Removing 1 modular exponentiation

[James Muir]

Mike Perry wrote:
> Thus spake Watson Ladd (watsonbladd at gmail.com):
> 
>> Hello!
>> Tor currently uses RSA encrypted DH exchanges. This requires that the
>> server and client both make 3 exponentiations: Two for DH, One for RSA.
>> But we can reduce this significantly. I've already presented this
>> before, but now I think I can justify security. Sanity checks are assumed.
>>
>> Cryptographic Personae: Anonymous Alice and Ricky the Onion Router.
>> Protocol Paramaters: A group with a "generator" g that takes on m
>> values.
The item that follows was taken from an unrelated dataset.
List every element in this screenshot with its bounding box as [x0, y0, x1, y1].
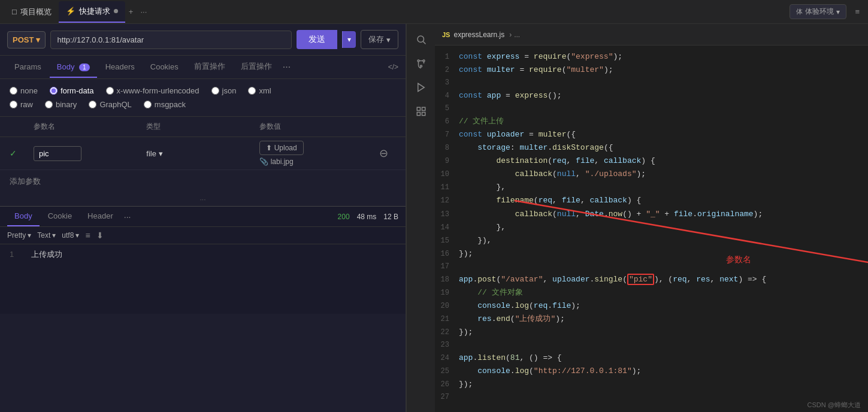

DDH is hard in the group. I put generator in quotes because a
>> lot of the time it's not a mathematical generator. The group is written
>> multiplicatively.
>> Setup: Ricky picks a random positive integer k less then m. Let y be
>> Ricky's public key. Then y=g^k.
>> Protocol round 1: Alice picks a random positive integer a. Let f=y^a.
>> Alice sends f to Ricky.
>> Protocol round 2: Ricky picks a random positive integer b. Let h=g^b.
>> Key calculation: Ricky computes the key as f^(b/k) where
>> (g^(k))^(1/k)=g. Alice computes the key as h^a. Note that both Ricky and
>> Alice perform 2 group exponentiations.
> 
> Well, one immediate problem is that b/k has to be an integer.. So b=rk
> for some random r and b is thus not completely random.. To clarify the
> effects of this, you should rewrite your protocol as follows from
> Round 2 on:

that's not really a problem.  all computations are done in the group 
ZZ_p. 1/k really means the inverse of k modulo the order of g in ZZ_p. 
So b/k does not have to be an integer.

putting the security of the scheme aside, one question that comes to 
mind is how Alice (the OP) is going to get an authentic copy of Ricky's 
DH public key, y.  One way to do this is to include it in the router 
descriptors.  But then we have to ask if it's worth adding a new public 
key for each OR to the Tor PKI to just save one exponentiation during 
session key agreement.

-James